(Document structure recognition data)
<<<<

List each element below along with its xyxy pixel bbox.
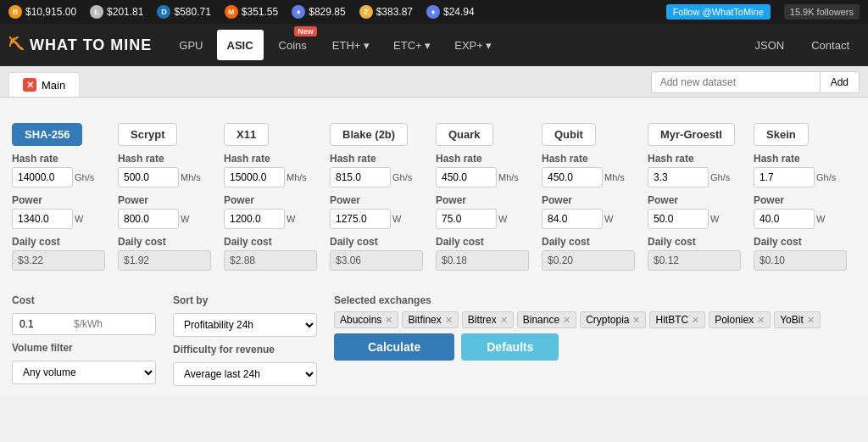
algo-button-qubit[interactable]: Qubit (542, 123, 596, 146)
nav-eth[interactable]: ETH+ ▾ (322, 30, 380, 60)
hashrate-unit-6: Gh/s (710, 172, 730, 182)
follow-button[interactable]: Follow @WhatToMine (666, 4, 771, 20)
algo-button-scrypt[interactable]: Scrypt (118, 123, 177, 146)
power-unit-1: W (181, 214, 189, 224)
power-label-4: Power (436, 194, 535, 206)
exchange-tag-cryptopia: Cryptopia ✕ (580, 311, 646, 328)
ltc-price-value: $201.81 (107, 6, 143, 18)
power-label-5: Power (542, 194, 641, 206)
hashrate-label-0: Hash rate (12, 153, 111, 165)
main-tab[interactable]: ✕ Main (8, 72, 80, 97)
hashrate-input-7[interactable] (754, 167, 815, 187)
hashrate-label-6: Hash rate (648, 153, 747, 165)
exchange-remove-cryptopia[interactable]: ✕ (632, 315, 640, 326)
power-input-6[interactable] (648, 209, 709, 229)
algo-button-sha-256[interactable]: SHA-256 (12, 123, 82, 146)
algo-button-blake-2b-[interactable]: Blake (2b) (330, 123, 408, 146)
hashrate-input-4[interactable] (436, 167, 497, 187)
nav-asic[interactable]: ASIC (217, 30, 264, 60)
daily-cost-row-4 (436, 250, 535, 271)
calculate-button[interactable]: Calculate (334, 333, 454, 361)
exchange-remove-bittrex[interactable]: ✕ (500, 315, 508, 326)
algo-button-skein[interactable]: Skein (754, 123, 809, 146)
nav-coins[interactable]: New Coins (267, 30, 319, 60)
hashrate-label-4: Hash rate (436, 153, 535, 165)
exchange-remove-poloniex[interactable]: ✕ (757, 315, 765, 326)
defaults-button[interactable]: Defaults (461, 333, 559, 361)
xmr-price: M $351.55 (225, 5, 278, 19)
hashrate-label-3: Hash rate (330, 153, 429, 165)
daily-cost-label-7: Daily cost (754, 236, 853, 248)
sort-select[interactable]: Profitability 24h Profitability 1h Reven… (173, 313, 317, 337)
hashrate-row-3: Gh/s (330, 167, 429, 187)
hashrate-unit-3: Gh/s (392, 172, 412, 182)
power-input-4[interactable] (436, 209, 497, 229)
daily-cost-label-0: Daily cost (12, 236, 111, 248)
power-label-0: Power (12, 194, 111, 206)
exchange-tag-bitfinex: Bitfinex ✕ (402, 311, 458, 328)
daily-cost-row-3 (330, 250, 429, 271)
followers-badge: 15.9K followers (784, 4, 860, 20)
hashrate-input-5[interactable] (542, 167, 603, 187)
volume-select[interactable]: Any volume Low Medium High (12, 361, 156, 384)
add-dataset-button[interactable]: Add (821, 71, 860, 93)
difficulty-label: Difficulty for revenue (173, 344, 317, 355)
hashrate-input-3[interactable] (330, 167, 391, 187)
power-input-5[interactable] (542, 209, 603, 229)
exchange-remove-abucoins[interactable]: ✕ (385, 315, 392, 326)
hashrate-row-0: Gh/s (12, 167, 111, 187)
exchange-name-poloniex: Poloniex (715, 314, 754, 326)
power-input-7[interactable] (754, 209, 815, 229)
difficulty-select[interactable]: Average last 24h Current (173, 362, 317, 386)
nav-contact[interactable]: Contact (801, 30, 860, 60)
power-row-1: W (118, 209, 217, 229)
zec-icon: Z (359, 5, 373, 19)
power-input-2[interactable] (224, 209, 285, 229)
daily-cost-row-7 (754, 250, 853, 271)
eth2-price-value: $24.94 (443, 6, 475, 18)
cost-input[interactable] (19, 318, 70, 330)
hashrate-input-6[interactable] (648, 167, 709, 187)
hashrate-row-6: Gh/s (648, 167, 747, 187)
algo-button-x11[interactable]: X11 (224, 123, 269, 146)
exchange-remove-hitbtc[interactable]: ✕ (692, 315, 699, 326)
eth-price: ♦ $829.85 (292, 5, 345, 19)
exchange-remove-yobit[interactable]: ✕ (807, 315, 815, 326)
nav-exp[interactable]: EXP+ ▾ (444, 30, 502, 60)
exchange-remove-binance[interactable]: ✕ (563, 315, 570, 326)
cost-label: Cost (12, 294, 156, 306)
hashrate-row-1: Mh/s (118, 167, 217, 187)
add-dataset-input[interactable] (651, 71, 821, 93)
algo-button-myr-groestl[interactable]: Myr-Groestl (648, 123, 735, 146)
hashrate-label-2: Hash rate (224, 153, 323, 165)
nav-etc[interactable]: ETC+ ▾ (383, 30, 441, 60)
power-row-6: W (648, 209, 747, 229)
algo-col-quark: Quark Hash rate Mh/s Power W Daily cost (432, 123, 538, 277)
algo-button-quark[interactable]: Quark (436, 123, 493, 146)
hashrate-input-0[interactable] (12, 167, 73, 187)
dash-price-value: $580.71 (174, 6, 210, 18)
daily-cost-row-6 (648, 250, 747, 271)
hashrate-input-1[interactable] (118, 167, 179, 187)
exchange-remove-bitfinex[interactable]: ✕ (445, 315, 453, 326)
price-bar: B $10,915.00 Ł $201.81 D $580.71 M $351.… (0, 0, 868, 24)
power-input-3[interactable] (330, 209, 391, 229)
hashrate-unit-5: Mh/s (604, 172, 625, 182)
eth-price-value: $829.85 (309, 6, 345, 18)
hashrate-input-2[interactable] (224, 167, 285, 187)
eth2-icon: ♦ (426, 5, 440, 19)
daily-cost-input-1 (118, 250, 211, 271)
daily-cost-label-3: Daily cost (330, 236, 429, 248)
tab-close-icon[interactable]: ✕ (23, 78, 36, 92)
algo-col-skein: Skein Hash rate Gh/s Power W Daily cost (750, 123, 856, 277)
exchange-tag-hitbtc: HitBTC ✕ (649, 311, 705, 328)
power-input-0[interactable] (12, 209, 73, 229)
zec-price-value: $383.87 (376, 6, 413, 18)
nav-json[interactable]: JSON (745, 30, 795, 60)
xmr-icon: M (225, 5, 238, 19)
nav-gpu[interactable]: GPU (169, 30, 213, 60)
power-row-4: W (436, 209, 535, 229)
power-input-1[interactable] (118, 209, 179, 229)
power-unit-3: W (392, 214, 401, 224)
daily-cost-row-2 (224, 250, 323, 271)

>>>>

*Aim of the task*.
For each line above that carries the word "quark", copy it out.

*Task answer*.
algo-col-quark: Quark Hash rate Mh/s Power W Daily cost (432, 123, 538, 277)
algo-button-quark[interactable]: Quark (436, 123, 493, 146)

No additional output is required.